* _What is being asked_
Beginning with the line that holds "Jasa Pers Relase Semarang", please retype each line through the end of the listing below, both ends included, and nothing more.
(Beginning of Dataset records)
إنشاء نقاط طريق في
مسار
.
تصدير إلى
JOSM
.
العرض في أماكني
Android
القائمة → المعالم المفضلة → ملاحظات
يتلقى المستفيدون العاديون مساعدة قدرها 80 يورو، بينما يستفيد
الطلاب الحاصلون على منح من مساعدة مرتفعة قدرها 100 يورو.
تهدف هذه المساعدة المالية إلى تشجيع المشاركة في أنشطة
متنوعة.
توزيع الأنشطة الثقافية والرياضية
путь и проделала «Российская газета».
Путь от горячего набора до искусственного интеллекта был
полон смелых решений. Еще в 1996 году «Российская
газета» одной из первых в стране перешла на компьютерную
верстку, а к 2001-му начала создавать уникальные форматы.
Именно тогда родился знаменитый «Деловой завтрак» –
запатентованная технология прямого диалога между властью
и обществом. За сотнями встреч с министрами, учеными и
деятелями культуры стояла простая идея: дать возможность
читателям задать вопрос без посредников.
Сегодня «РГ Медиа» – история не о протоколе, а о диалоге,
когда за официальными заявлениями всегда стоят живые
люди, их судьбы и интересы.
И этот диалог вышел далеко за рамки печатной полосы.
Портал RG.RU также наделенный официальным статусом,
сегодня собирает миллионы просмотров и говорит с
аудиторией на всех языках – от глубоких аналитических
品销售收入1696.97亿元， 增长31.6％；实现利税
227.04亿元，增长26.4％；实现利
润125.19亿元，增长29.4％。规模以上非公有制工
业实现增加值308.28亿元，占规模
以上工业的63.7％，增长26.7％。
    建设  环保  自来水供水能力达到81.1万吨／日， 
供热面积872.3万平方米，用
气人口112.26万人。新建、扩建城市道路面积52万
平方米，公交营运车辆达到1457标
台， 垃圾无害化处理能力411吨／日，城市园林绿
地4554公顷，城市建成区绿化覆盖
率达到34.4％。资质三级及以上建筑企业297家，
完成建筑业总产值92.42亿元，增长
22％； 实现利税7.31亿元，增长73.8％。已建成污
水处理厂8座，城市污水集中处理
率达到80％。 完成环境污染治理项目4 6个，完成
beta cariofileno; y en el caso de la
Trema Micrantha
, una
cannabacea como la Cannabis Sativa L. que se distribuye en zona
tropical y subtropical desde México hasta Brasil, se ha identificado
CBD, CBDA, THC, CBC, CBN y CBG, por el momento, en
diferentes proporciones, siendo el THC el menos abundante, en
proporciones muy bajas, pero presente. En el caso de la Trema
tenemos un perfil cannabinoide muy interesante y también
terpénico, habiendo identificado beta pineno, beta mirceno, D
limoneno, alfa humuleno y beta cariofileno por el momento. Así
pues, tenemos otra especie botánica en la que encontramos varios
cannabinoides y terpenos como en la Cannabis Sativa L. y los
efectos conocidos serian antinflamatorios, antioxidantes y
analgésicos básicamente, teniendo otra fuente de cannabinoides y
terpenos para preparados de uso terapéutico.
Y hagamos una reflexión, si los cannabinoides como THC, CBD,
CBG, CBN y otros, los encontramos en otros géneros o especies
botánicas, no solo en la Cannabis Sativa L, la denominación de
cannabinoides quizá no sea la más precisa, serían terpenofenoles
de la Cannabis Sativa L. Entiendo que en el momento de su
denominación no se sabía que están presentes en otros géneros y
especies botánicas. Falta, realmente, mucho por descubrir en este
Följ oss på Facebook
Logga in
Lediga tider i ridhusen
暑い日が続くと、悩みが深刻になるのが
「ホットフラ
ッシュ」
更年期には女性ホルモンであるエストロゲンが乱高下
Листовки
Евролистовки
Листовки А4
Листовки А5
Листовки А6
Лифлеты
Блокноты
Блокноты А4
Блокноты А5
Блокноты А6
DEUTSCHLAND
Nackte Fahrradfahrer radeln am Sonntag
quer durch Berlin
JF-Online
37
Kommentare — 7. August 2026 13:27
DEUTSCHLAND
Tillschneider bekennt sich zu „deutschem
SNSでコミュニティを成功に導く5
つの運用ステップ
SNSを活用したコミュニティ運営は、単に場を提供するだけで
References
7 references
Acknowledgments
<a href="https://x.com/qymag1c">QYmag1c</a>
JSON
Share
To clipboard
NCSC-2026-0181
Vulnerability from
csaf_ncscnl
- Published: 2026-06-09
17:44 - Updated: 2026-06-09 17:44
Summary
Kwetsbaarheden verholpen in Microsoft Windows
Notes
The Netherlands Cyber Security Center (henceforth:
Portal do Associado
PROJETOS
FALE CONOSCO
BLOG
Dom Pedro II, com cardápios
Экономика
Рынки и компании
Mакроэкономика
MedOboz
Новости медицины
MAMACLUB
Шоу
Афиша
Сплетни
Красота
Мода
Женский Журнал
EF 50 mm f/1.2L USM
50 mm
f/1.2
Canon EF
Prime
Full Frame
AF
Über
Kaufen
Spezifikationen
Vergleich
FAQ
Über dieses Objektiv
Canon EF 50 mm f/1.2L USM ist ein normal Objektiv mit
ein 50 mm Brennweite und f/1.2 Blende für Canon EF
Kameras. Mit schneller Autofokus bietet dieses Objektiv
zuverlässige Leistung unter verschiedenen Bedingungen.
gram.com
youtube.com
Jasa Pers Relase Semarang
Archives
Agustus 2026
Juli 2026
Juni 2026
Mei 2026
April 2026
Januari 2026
(End of Dataset records)
* _Response area_
Jasa Pers Relase Semarang
Archives
Agustus 2026
Juli 2026
Juni 2026
Mei 2026
April 2026
Januari 2026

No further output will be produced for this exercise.